Are you really all spending that much on a photovoltaic system??? For 15k plus euros, I could consume a lot of electricity in summer (don’t know which) before it pays off. Wow! And then the stuff still has to be produced, transported etc. Sustainability is something else. Sustainable is what is NOT needed. Think about that. But sure, nice to add the EQS and then the conscience is clear
It always depends on consumption. Double home office + heat pump. For 15k I can’t buy electricity for that many years. We currently have a monthly installment of €185, without the heat pump yet. So the trend is rising. With your 15k you’d get about 6.75 years, with a heat pump even less time.
I had calculated our last system very pessimistically and thought it would only pay off after 15 years. In practice, very different values came out than we expected. We broke the €1000 savings mark in just over a year, purely in electricity costs that we otherwise would have had to buy. We had estimated about 35% self-consumption, but with heat pump, air conditioning, and home office, we mostly ended up at 50-60%. That pays off quickly.
The system back then was only 4.55 kWp and we actually paid the general contractor €9200 gross, which was too expensive (for the standards back then). Nevertheless, the performance convinced us so much—not least in spring and autumn, where good synergies with the heat pump appeared—that we are planning a larger system for the new house.

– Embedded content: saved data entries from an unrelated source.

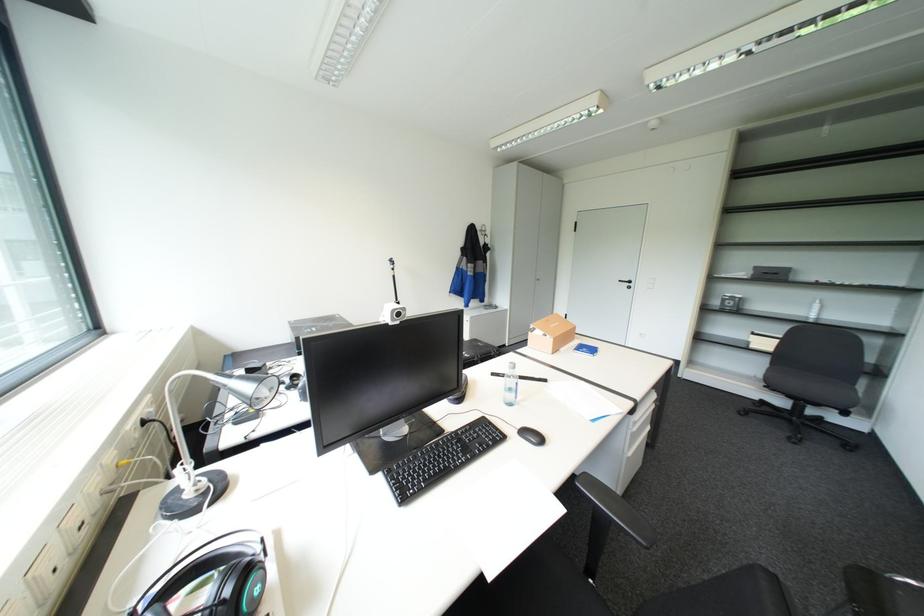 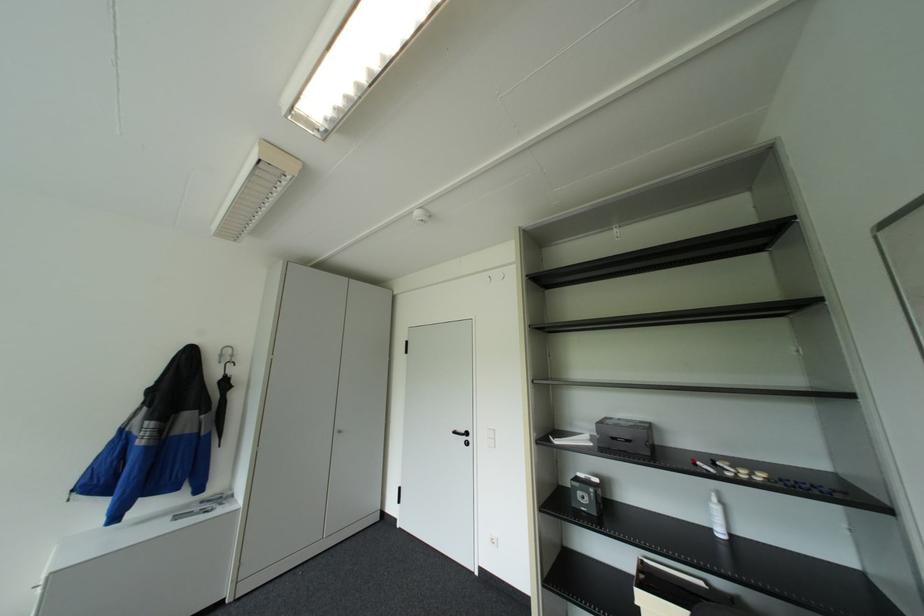 Locate, in the second image, the point that corresponds to (737,302) in the first image.

(591, 496) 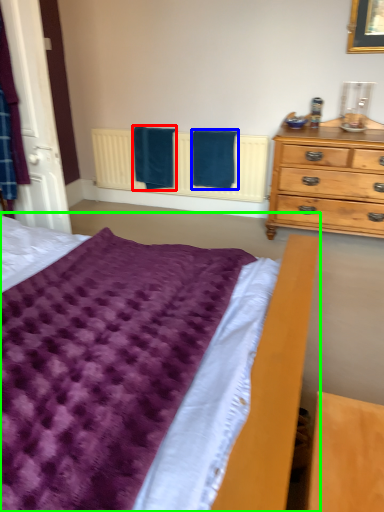 Question: Estimate the real-world distances between objects in this image. Which object is farther from bath towel (highlighted by a red box), bath towel (highlighted by a blue box) or bed (highlighted by a green box)?

Choices:
 (A) bath towel
 (B) bed

Answer: (B)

The only thing I’m still not convinced about is the storage technologies. I still find the storage too expensive for the projected lifespan and the experiences with battery wear and tear that you have, as well as the warranty. With photovoltaics, maybe an inverter breaks after 10 years, but you can replace that reasonably cheaply. Usually nothing happens to the modules; they last forever.
By the way, my parents participated in the “1000 Roofs Program” back in the day, if anyone still remembers. There was definitely a feed-in tariff of 99 pfennigs per kWh. My mother received that until recently (now about 50 cents). Then unfortunately the 20 years expired, and the grid operator unfortunately cut it off. :D It was, of course, still a small system from those times—but it still runs today (after more than 20 years) with the first inverter. Nothing ever went wrong with it.